What is CAGR (Compound Annual Growth Rate)?

The compound annual growth rate (CAGR) is basically the average yearly growth rate of an investment over a span longer than a year. It’s a reliable method for figuring out returns on individual assets, investment portfolios, or anything that can change in value over time.

You’ll often hear CAGR thrown around by investment advisors trying to show off their expertise or by funds highlighting their performance.

Learn more about Compound Annual Growth Rate

CAGR is a formula that gives you a smooth rate of return over time. It helps you figure out what your investment would earn if it were compounded annually. This number shows investors what they actually end up with at the end of their investment period.
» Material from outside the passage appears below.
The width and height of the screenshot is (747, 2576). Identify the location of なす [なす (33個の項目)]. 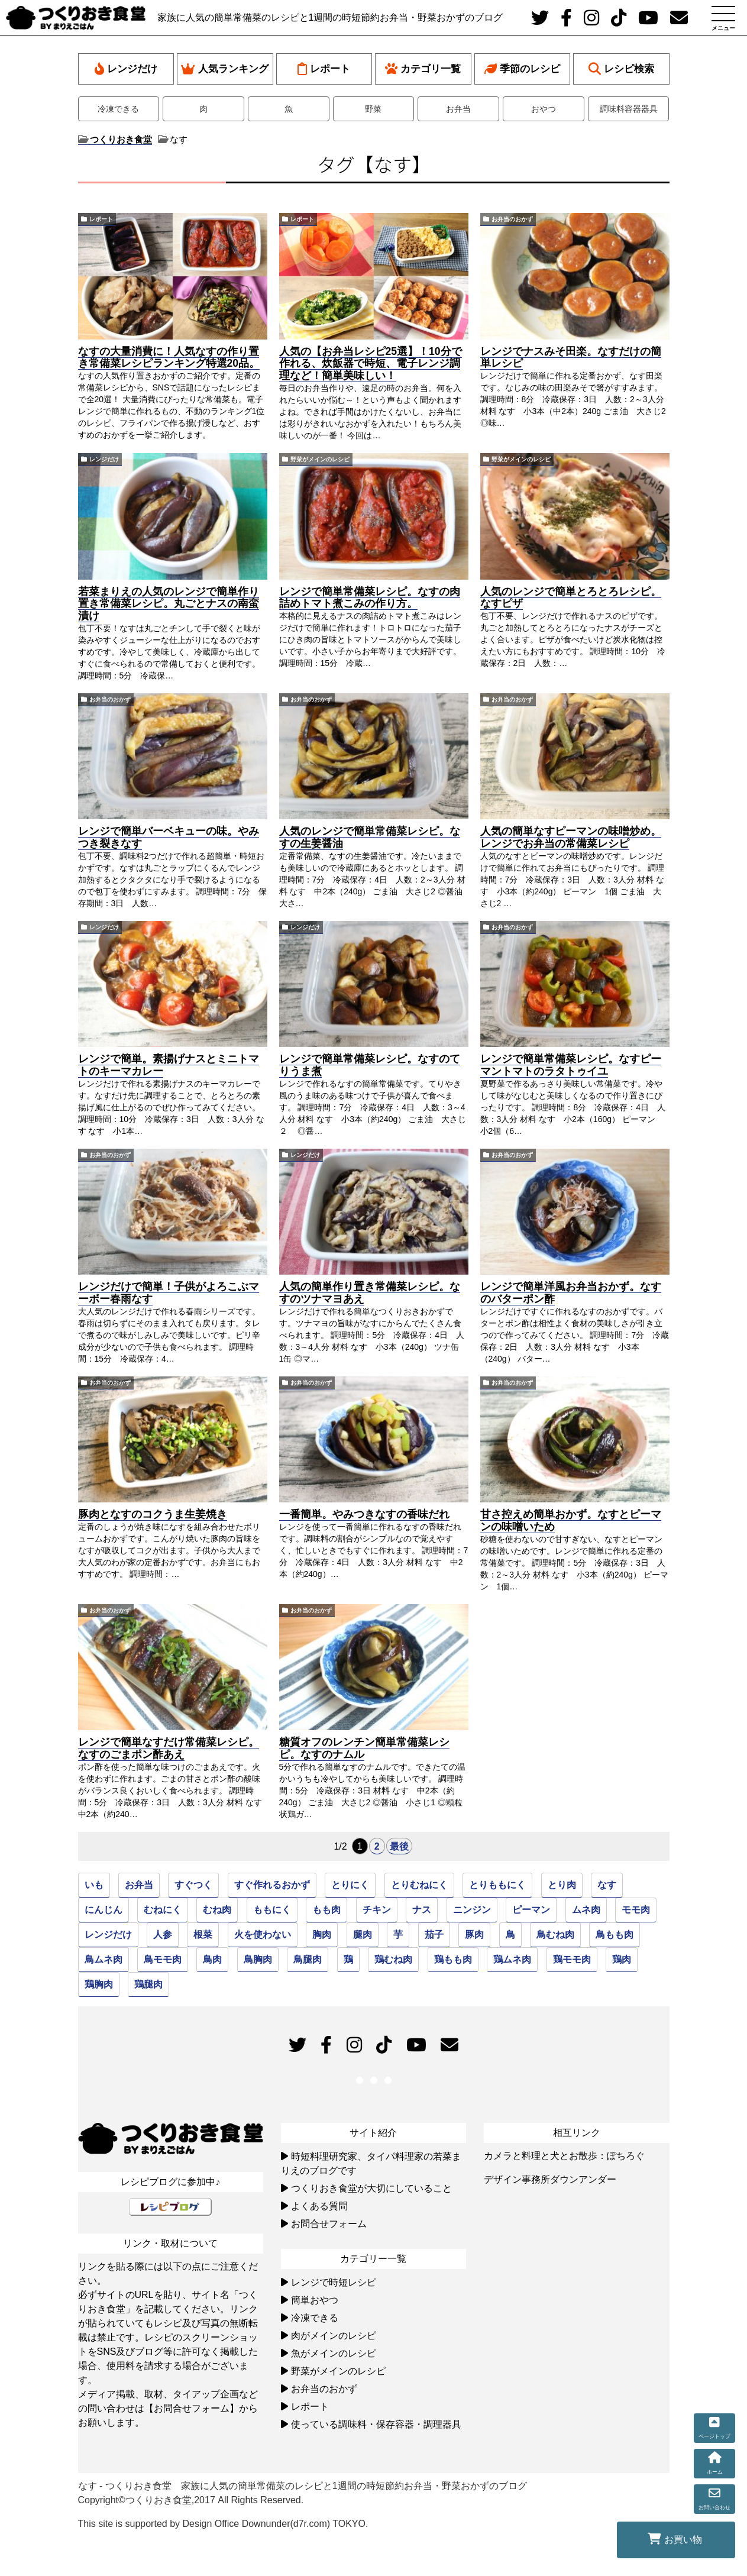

Let’s say you put in $1,000 at the start of 2022, and by the end of the year, your investment grew to $3,000, giving you a 200% return. But then the market took a hit the following year, and you lost 50%, leaving you with $1,500 by the end of 2023.

If you just look at the average annual return, it might seem like you made 75% (the average of that 200% gain and the 50% loss). However, your actual ending amount was $1,500, not $3,065, based on a 75% annual rate over two years. To really understand your annual return for that period, you need to calculate the CAGR.

Calculation of CAGR (Compound Annual Growth Rate)

To find the CAGR, you need to take the nth root of the total return, where n represents the number of years you’ve held onto your investment. This is essentially calculating the geometric mean. For instance, if your total return over two years is 50%, you’d take the square root of that, which gives you a CAGR of 22.5%.

The table shows the annual returns, CAGR, and average annual return for this hypothetical portfolio. It highlights how CAGR smooths out the returns over time. Even though the annual returns fluctuate, the final value remains consistent.

CAGR is a great way to assess how different investments have fared over time. It addresses the shortcomings of using the arithmetic average return. Investors can use CAGR to compare the performance of one stock against others in the same sector or against a market index. It’s also useful for comparing the historical returns of stocks with bonds or savings accounts.

Conclusion

CAGR is a handy tool for checking out investment options, but it’s not the complete picture. Investors can look at the CAGRs of different investments over the same time frame to compare them. However, it’s also important to consider the risks involved. For that, using another metric like standard deviation can be really helpful.